Darum gehts
- «Bilanz»-Liste «100 unter 40»: Jungunternehmerinnen schaffen es unter die Reichsten
- Nur sieben von 56 Plätzen für Frauen, Männer dominieren wirtschaftliches Vermögen
- Auch reichster Vertreter auf der Liste ist ein Mann: Hany Rashwan hat ein Vermögen von 500 bis 600 Millionen Franken
Jung, weiblich und sehr erfolgreich: Mehrere Jungunternehmerinnen haben es auf die exklusive «Bilanz»-Liste «100 unter 40» geschafft. Diese führt die vermögendsten Menschen mit Schweizer Pass oder Wohnort aus, die noch nicht 40 Jahre alt sind. Mit 56 Plätzen ist die Kategorie der Unternehmerinnen und Unternehmer die grösste. Die beiden anderen Kategorien bilden die Stars aus Sport und Entertainment sowie die Erbinnen und Erben.

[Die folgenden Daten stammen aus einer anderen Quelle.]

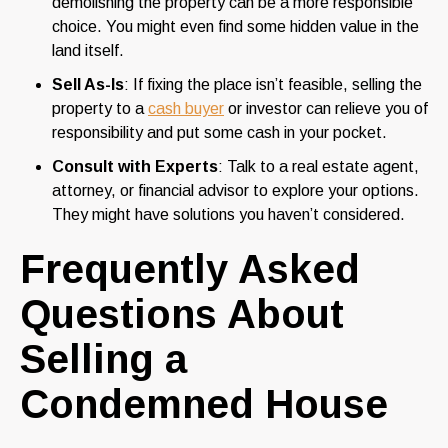
demolishing the property can be a more responsible
choice. You might even find some hidden value in the
land itself.
Sell As-Is
: If fixing the place isn’t feasible, selling the
property to a
cash buyer
or investor can relieve you of
responsibility and put some cash in your pocket.
Consult with Experts
: Talk to a real estate agent,
attorney, or financial advisor to explore your options.
They might have solutions you haven’t considered.
Frequently Asked
Questions About
Selling a
Condemned House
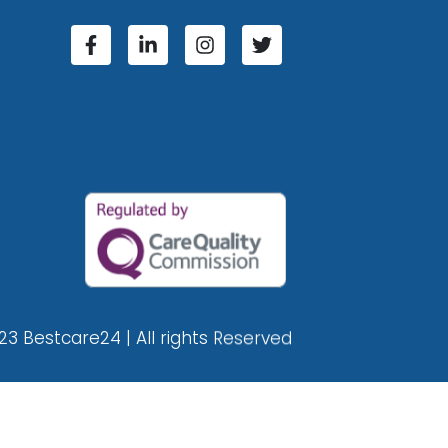
23 Bestcare24 | All rights Reserved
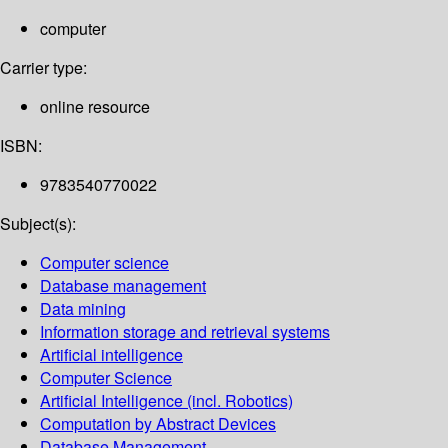
computer
Carrier type:
online resource
ISBN:
9783540770022
Subject(s):
Computer science
Database management
Data mining
Information storage and retrieval systems
Artificial intelligence
Computer Science
Artificial Intelligence (incl. Robotics)
Computation by Abstract Devices
Database Management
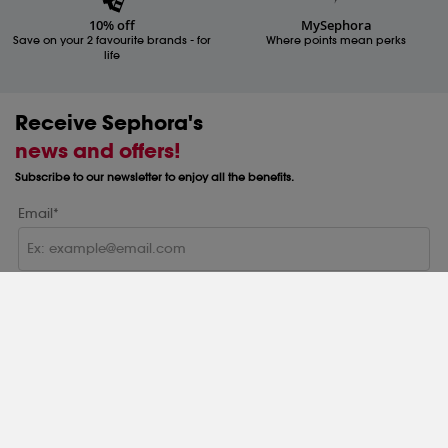
10% off
MySephora
Save on your 2 favourite brands - for
Where points mean perks
life
Receive Sephora's
news and offers!
Subscribe to our newsletter to enjoy all the benefits.
Email*
Subscribe
Help & Information
Help Centre
About
Sephora Q&A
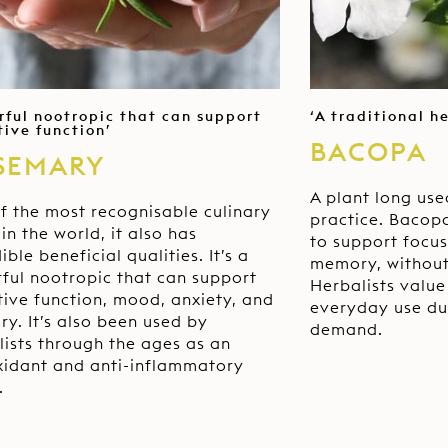
rful nootropic that can support
‘A traditional h
tive function’
BACOPA
SEMARY
A plant long use
f the most recognisable culinary
practice. Bacopa
in the world, it also has
to support focus
ible beneficial qualities. It’s a
memory, without
ful nootropic that can support
Herbalists value 
tive function, mood, anxiety, and
everyday use du
y. It’s also been used by
demand.
lists through the ages as an
xidant and anti-inflammatory
.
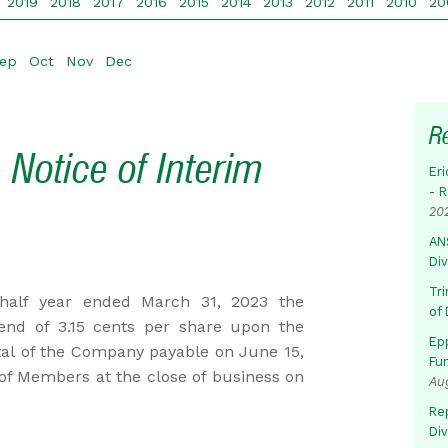
2019
2018
2017
2016
2015
2014
2013
2012
2011
2010
20
ep
Oct
Nov
Dec
R
 Notice of Interim
Eri
- 
20
AN
Di
Tr
 half year ended March 31, 2023 the
of 
dend of 3.15 cents per share upon the
Ep
tal of the Company payable on June 15,
Fu
 of Members at the close of business on
Au
Rep
Di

Auffällig: Die Liste der jungen Firmenlenker ist sehr männerlastig. Nur sieben der 56 Plätze belegen Frauen. Und auch der Vertreter mit dem grössten Vermögen ist ein Mann: Hany Rashwan (36). Sein geschätztes Vermögen: 500 bis 600 Millionen Franken. Der gebürtige Ägypter, der im Stadtzürcher Niederdorf lebt, ist Mitgründer des in Zürich und New York angesiedelten Krypto-Start-ups 21Shares.
Sie haben erfolgreich Unternehmen aufgebaut, kassieren mit ihrem Talent Millionengagen oder hatten einfach das Glück, reich geboren zu werden. Sie schwimmen im Geld – und das alles, bevor sie das 40. Lebensjahr erreicht haben. Wer zählt zu den 100 Reichsten unter 40 Jahren in der Schweiz? Du kannst alle 100 aufgeführten Personen in einer Kurzbiografie kennenlernen. Hier geht es zur «Bilanz»-Liste.
Sie haben erfolgreich Unternehmen aufgebaut, kassieren mit ihrem Talent Millionengagen oder hatten einfach das Glück, reich geboren zu werden. Sie schwimmen im Geld – und das alles, bevor sie das 40. Lebensjahr erreicht haben. Wer zählt zu den 100 Reichsten unter 40 Jahren in der Schweiz? Du kannst alle 100 aufgeführten Personen in einer Kurzbiografie kennenlernen. Hier geht es zur «Bilanz»-Liste.
Die sieben Unternehmensgründerinnen halten die Fahne der Frauen hoch – und sorgen für eine etwas geschlechterdurchmischtere Schweizer Wirtschaft. Blick stellt sie kurz vor:
Alexandra Lüönd (39) – Schweizer «Schönheitskönigin»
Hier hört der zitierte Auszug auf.